With enforced lockdown, social distancing and self-isolation we’ve been spending a whole lot more time together at home, and doing less work. I’ve learned a lot through this period of five or six weeks. I’ve come to terms with enjoying the benefits of lockdown, and reconciled my feelings of guilt associated with being okay, so far. I have made some efforts to support those less fortunate nearby. I have truly appreciated the time to connect more regularly with friends and family, and with work colleagues to some extent; sharing our experiences of this extraordinary time. Time has also been sent being creative and prudent in the kitchen, tending the little garden we have, tidying and cleaning, and reaching the hidden depths of the freezer and the back of the larder cupboard. Working from home, has been an option I have been fortunate enough to use. That is not without its many challenges, but things could be an awful lot worse. This time has made me value and realise the value of living a little simpler, going back-to-basics, of daily and weekly structure, listening to and responding to emotions and feelings, and being prepared for such eventualities – however unexpected they are.

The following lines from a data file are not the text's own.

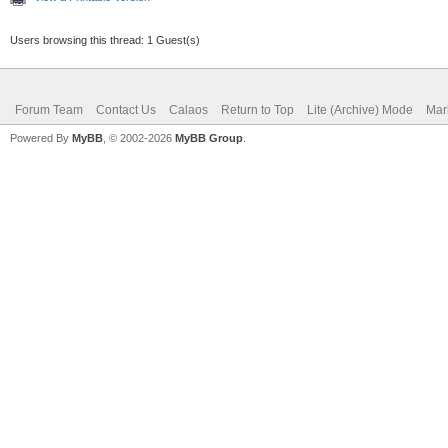
Users browsing this thread: 1 Guest(s)
Forum Team
Contact Us
Calaos
Return to Top
Lite (Archive) Mode
Mar
Powered By
MyBB
, © 2002-2026
MyBB Group
.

Inevitably, it seems, lockdown has made me think about retirement. Rather, how this experience compares and how my response to the current conditions informs me how I may approach my retirement when it happens. Well I don’t think or hope retirement is or should be anything like this. For one thing I am continuing to work, not a full week, but most of it. And I have the promise of returning to work in whatever way and whenever that approaches anything like what it used to be.
Being restricted to home through the pandemic is a basic stripping of control and power. And it occurs to me there are all sorts of circumstances that can achieve that, such as disability, physical or mental health, or unemployment. Retirement, hopefully, will not have such profound effects, although I acknowledge there are changes to physical health and finances.
But the lockdown is hugely limiting. In terms of basic needs, some foods are unavailable and shops are out of bounds. No longer can one linger through the stores and gain the emotional benefit of shopping. Instead, it is a lonely, logistical and almost surgical endeavour. An activity with a list, an agreed route through the store, one-way systems, staying two-metres apart, masks and gloves, interacting with staff through screens and limited social contact. Personal care has been taken away in the form of barbers, hairdressers or physical therapists. The world is reduced to four walls and hopefully a garden. Through social, or I prefer the term physical distance, lockdown has robbed us of bodily and visual connections like hugs and eye contact. The signs we are part of a bigger community and relevant to the people around us. Routines and structure are really important, but the minutes still tick by slowly. Days can feel like they are all the same. Whenever it feels like ground-hog day, it is a sign that things aren’t going well. Sleep can be interrupted and relaxation can be difficult to achieve. All of this is made worse by the miserable news announcements, thousands of deaths, and endless speculation around what may happen next, and no end in sight.
There will be an end to all this, and we will take the positives from it. As long as we all acknowledge how challenging things are, feel free to enjoy the better aspects, and help each other with our emotional responses. And hopefully we will use the opportunity to grow and develop and be ready for the next challenge, whether that is retirement or not.